Wenige Kils später kam Unruhe in die nächtliche Stille der Burgruine. Zuerst durchriss ein erneuter, markdurchdringender Schrei Ologs das unheilvolle Schweigen der Nacht. Der Schrei war um ein Vielfaches lauter, als all die Male zuvor und Merit war mit einem Satz auf den Beinen. Dann stürmte eine graue Gestalt durch die wenigen Bäume, die auf der Lichtung innerhalb der Ruine wuchsen. Bevor Merit erkennen konnte, um wen oder was es sich handelte, sah er auch schon die Verfolger. Der massige Körper zeichnete sich deutlich gegen das Mondlicht. Die Kreatur besaß den Körperbau eines Wolfes, aber seine Größe war die eines ausgewachsenen Bären. Solch eine Kreatur hatte Merit in seinem Leben noch nicht gesehen.

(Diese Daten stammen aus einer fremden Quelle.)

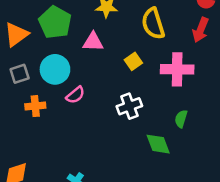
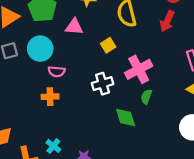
pink cross: (177, 69) -> (139, 69), moved, turned -32
pink semicircle: (75, 95) -> (57, 72), turned 42
orange cross: (35, 106) -> (50, 97), moved

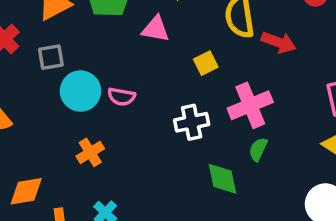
red arrow: (167, 21) -> (279, 42), moved, turned -100
cyan circle: (40, 49) -> (80, 91), moved
orange cross: (50, 97) -> (90, 152), moved, turned -35

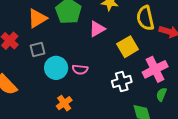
pink triangle: (155, 29) -> (97, 29), turned -36
yellow square: (206, 63) -> (128, 47), size x1.5

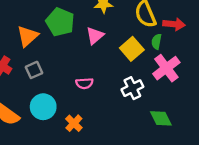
cyan circle: (56, 68) -> (43, 107), moved
green semicircle: (161, 94) -> (157, 42), moved

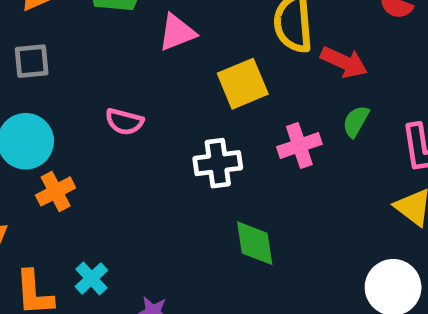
green semicircle: (157, 42) -> (356, 121), moved
pink cross: (166, 68) -> (299, 145), size x0.7
orange cross: (74, 123) -> (56, 191), moved

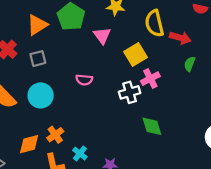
pink triangle: (177, 32) -> (102, 36), turned -36
pink cross: (299, 145) -> (150, 79), moved
orange cross: (56, 191) -> (55, 135), moved

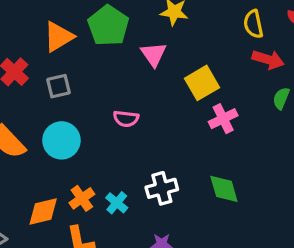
yellow semicircle: (154, 23) -> (253, 24), moved, size x0.7
white cross: (130, 92) -> (162, 188), moved
cyan cross: (80, 154) -> (117, 203), moved

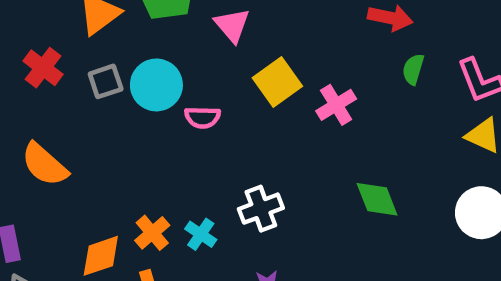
yellow square: (202, 83) -> (277, 82), moved
cyan circle: (61, 140) -> (156, 85), moved
green diamond: (224, 189) -> (377, 199), moved

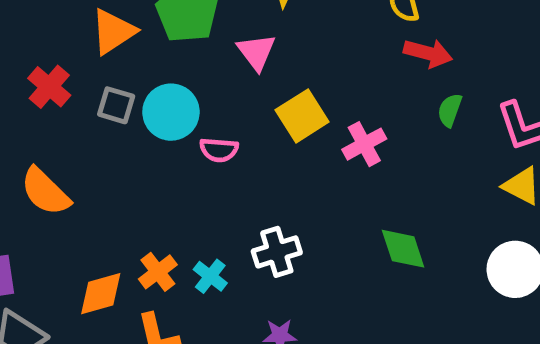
gray square: (106, 81) -> (116, 105), turned 32

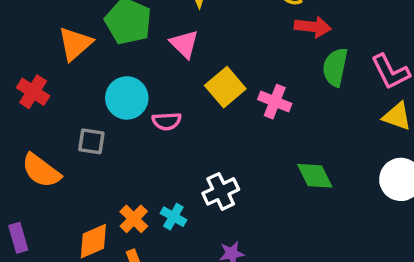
gray square: (116, 105) -> (91, 141), moved
green semicircle: (450, 110) -> (335, 67), size x1.5
pink cross: (364, 144) -> (275, 102), turned -32

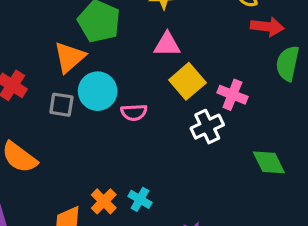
orange triangle: (75, 44) -> (69, 57), moved
pink triangle: (184, 44) -> (167, 45), moved, turned -44
gray square: (91, 141) -> (61, 105), moved
white cross: (221, 191) -> (207, 127), moved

Das Untier verfolgte sein Opfer mit großen Sprüngen und es dauerte nicht lange, da hatte sie es eingeholt und sich darauf gestürzt. Zwei weitere folgten ihm.
Ohne lange zu überlegen, legte Merit seine Armbrust an und sein Pfeil traf das Ungeheuer zwischen die Schulterblätter. Der Aufschlag ließ das Untier für einen Moment innehalten, schien es aber kaum zu beeinträchtigen. Erst, als wenige Augenblicke später ein zweiter Pfeil den Schädel des Ungeheuers durchbohrte, jaulte es ein letztes Mal auf, brach zusammen und begrub sein Opfer unter sich.
Alles ging so schnell, dass Maleris und Herras dem Geschehen kaum folgen konnten. Die anderen Kreaturen hielten in ihrem Lauf inne und erspähten die Menschen. Nun hatten sie ihr neues Ziel gefunden. Zähnefletschend wandten sie sich auf der Stelle um und stürmten auf die Menschen zu. Die erste Bestie brauchte nur wenige Sätze, bis sie Herras erreicht hatte. Der Mensch kam gerade noch dazu, sein Kurzschwert, das er in den Händen hielt, fester zu umklammern, doch er konnte die Starre, die ihn vor Angst überkommen hatte, nicht überwinden. Wie in Trance spürte er, wie ihn die riesigen, mit langen Krallen besetzten Tatzen an der Brust trafen und er rücklings auf den Waldboden prallte. Die Pranken zerfetzten seine Kleidung und rissen tiefe Wunden in seine Haut. Ziellos stach Herras mit seinem Schwert auf das Untier ein, doch es ließ nicht von ihm ab. Verzweifelt versuchte er, die Kehle der Bestie zu treffen; es gelang ihm nicht. Das Untier entblößte seine langen Reißzähne und Herras begann, mit seinem Leben abzuschließen. Obwohl alles nur wenige Augenblicke dauerte, schien sich die Zeit in die Unendlichkeit zu dehnen.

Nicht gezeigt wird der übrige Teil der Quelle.